When our daughter was too young for school and we worked at home, travel meant Paris. These trips were free-form, but they all had the same ending — we stocked up on Anthelios Sunscreen.

We bought this sunscreen rather than silk or cashmere because it was all but impossible to get it in America. Although the French authorities — said to be tougher than ours — had approved the key ingredient, a sunblock called Mexoryl, the FDA was dragging its heels. Not only had the FDA failed to approve it, it refused to explain why.

Result: If you wanted a sunblock with Mexoryl, you either had to order it from a pharmacy in Canada, or you had to smuggle it in from France. In Canada, it was expensive; in France it was relatively cheap. That was a no-brainer — like a great many other savvy Americans, we became smugglers.

Let the trumpets blare: In 2006, the FDA approved Mexoryl. No more smuggling. And the American price for Anthelios with Mexoryl is not dramatically higher than it is in France.

What’s so great about Anthelios with Mexoryl? 

Dr. Vincent DeLeo, Chairman, Department of Dermatology, Founding Director, Skin of Color Center, St. Luke’s-Roosevelt and Beth Israel: “It produces a product which gives us almost perfect protection against sunshine.”

Dr. Darrell Rigel, clinical professor of dermatology at New York University: Mexoryl “is the No. 1 individual ingredient in terms of protection from Ultraviolet A radiation.”

A Florida reader: “The Mexoryl sunscreen is also rated as ‘reef safe.’ This is really important because the oxybenzone-based sunblocks are dumping tons of poisonous chemicals on reefs and contributing to their death. The mineral-based sunscreens are also reef-safe. Those are the ones that I usually use even though they make me look like a mime struggling to get out of a box.”

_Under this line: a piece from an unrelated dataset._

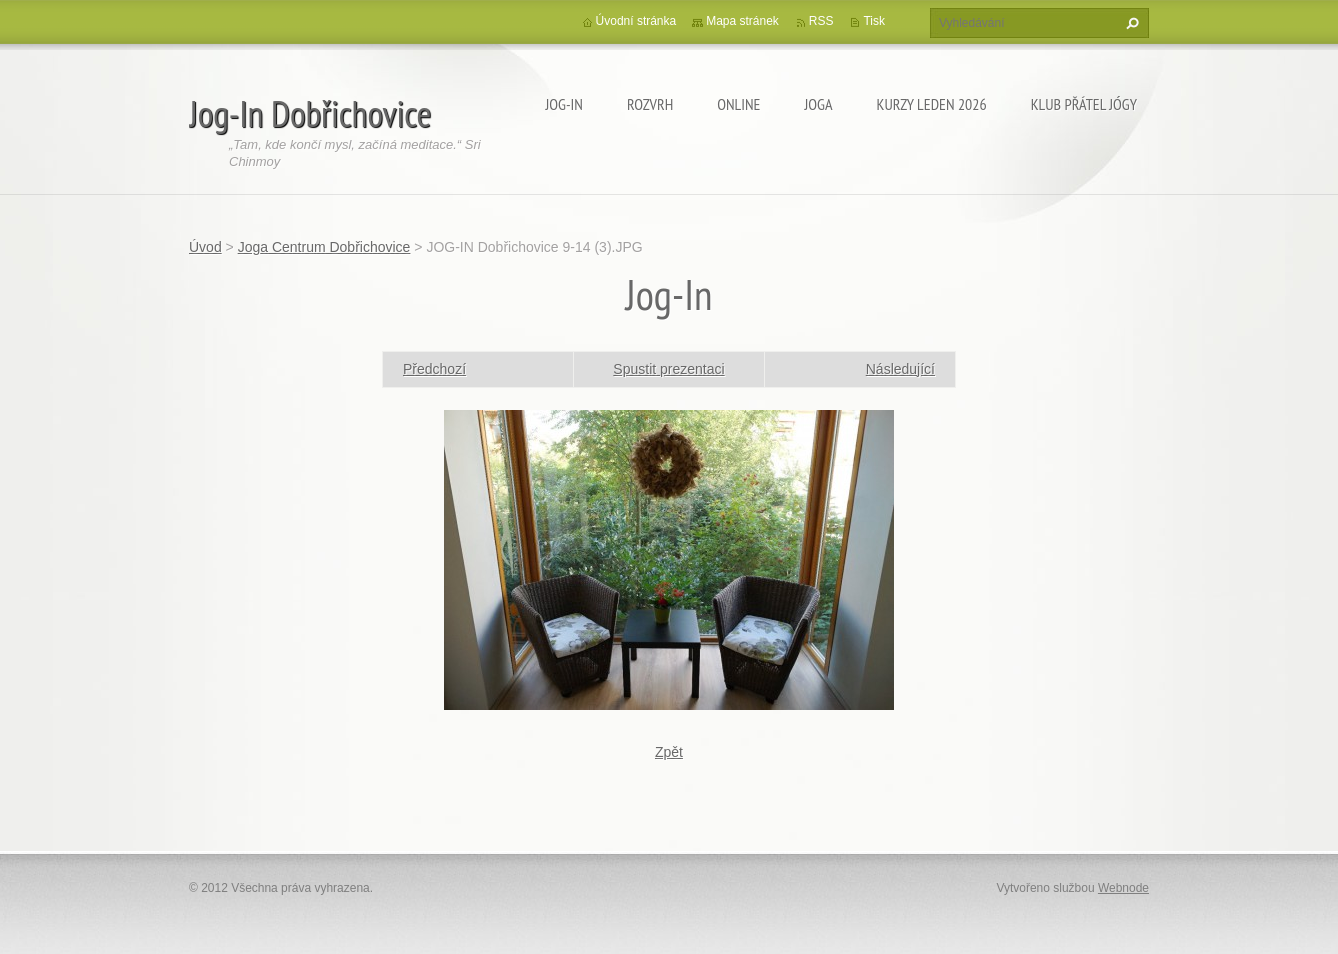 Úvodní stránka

You want the science? Here: “The UVB range of sunlight is 280 to 320 nanometers, and the UVA range is 320 to 400. Mexoryl sunscreens protect against UV wavelengths in the 290-400 nanometer range. Since Mexoryl doesn’t cover the entire UV spectrum, it is usually combined with other active sunscreen agents such as titanium dioxide, avobenzone (stabilized with octocrylene) to ensure broad-spectrum UV protection.”

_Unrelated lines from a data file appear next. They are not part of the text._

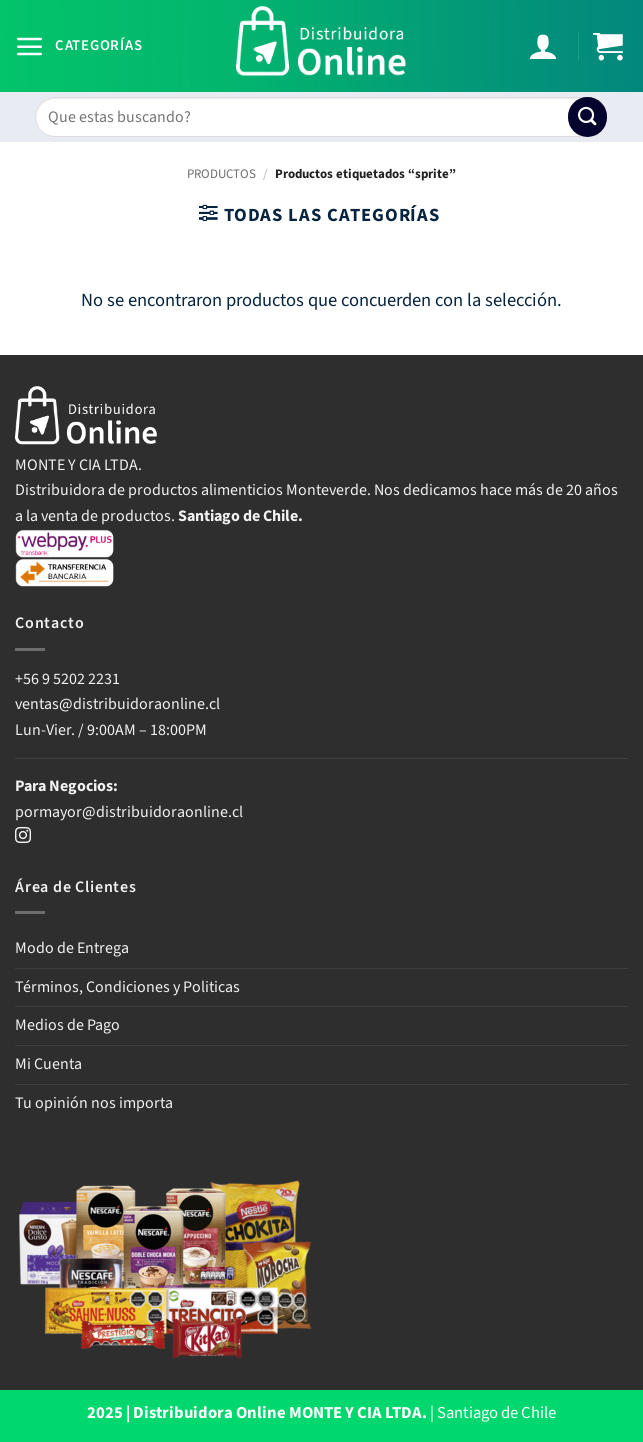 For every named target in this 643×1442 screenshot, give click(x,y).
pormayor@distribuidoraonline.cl (129, 812)
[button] (78, 46)
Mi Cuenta (48, 1064)
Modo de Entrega (72, 948)
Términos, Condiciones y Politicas (127, 987)
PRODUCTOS (221, 174)
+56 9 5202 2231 (67, 679)
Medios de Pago (67, 1025)
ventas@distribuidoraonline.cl (119, 704)
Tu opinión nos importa (94, 1103)
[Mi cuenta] (545, 46)
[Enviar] (587, 116) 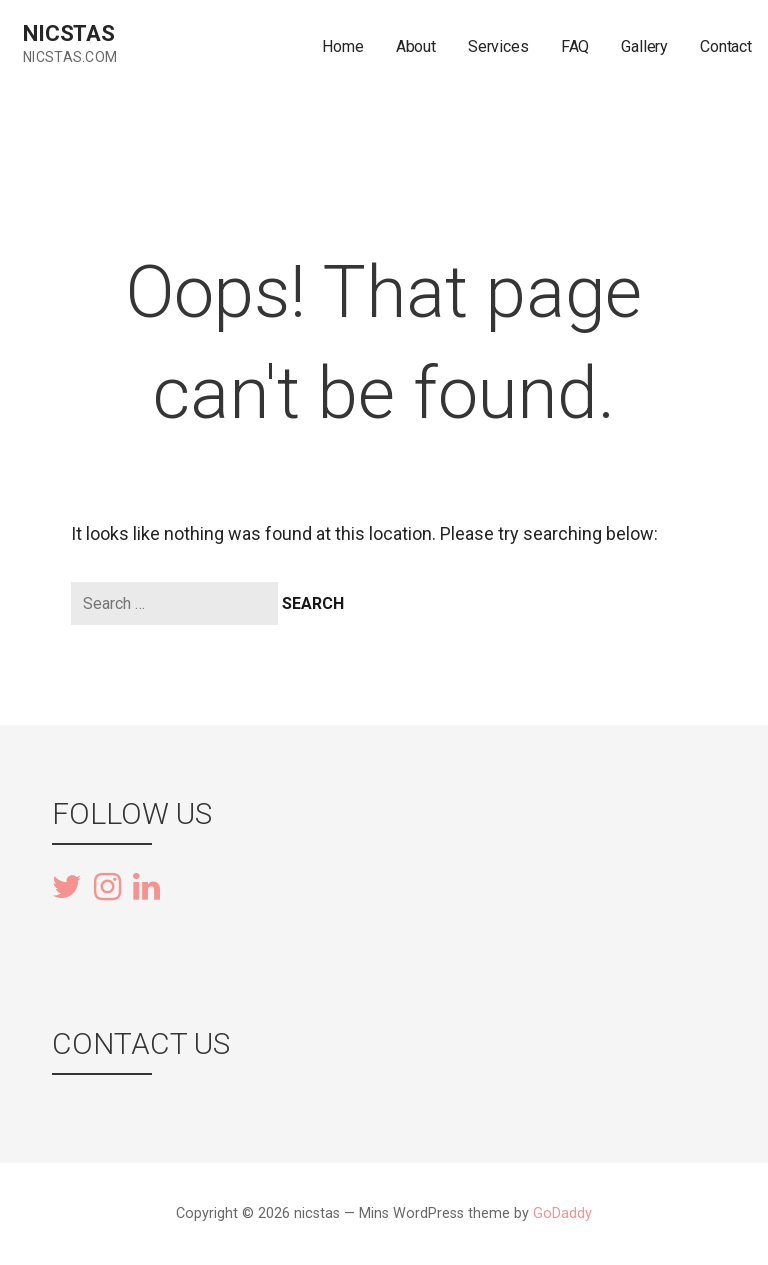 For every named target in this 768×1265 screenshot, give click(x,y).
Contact (726, 46)
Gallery (644, 46)
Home (342, 46)
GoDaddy (562, 1213)
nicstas (69, 33)
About (416, 46)
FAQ (575, 46)
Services (498, 46)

And Mexoryl is convenient: It doesn’t degrade in sunlight. One application, and you may be good for 24 hours — even if you swim or exercise.

The gold standard? Anthelios, with Mexoryl. [To buy it from Amazon, click here]

Yes, this stuff costs more than creams that protect against sunburn. The thing is, those creams don’t offer long-lasting protection against Ultraviolet-A rays (UV-A). And UV-A doesn’t cause sunburn — it causes cancer. Me, I’d rather pay more now and dramatically reduce the chance that my loved ones and I get skin cancer. And, though it would be the main attraction for any lesser sunscreen, we don’t burn.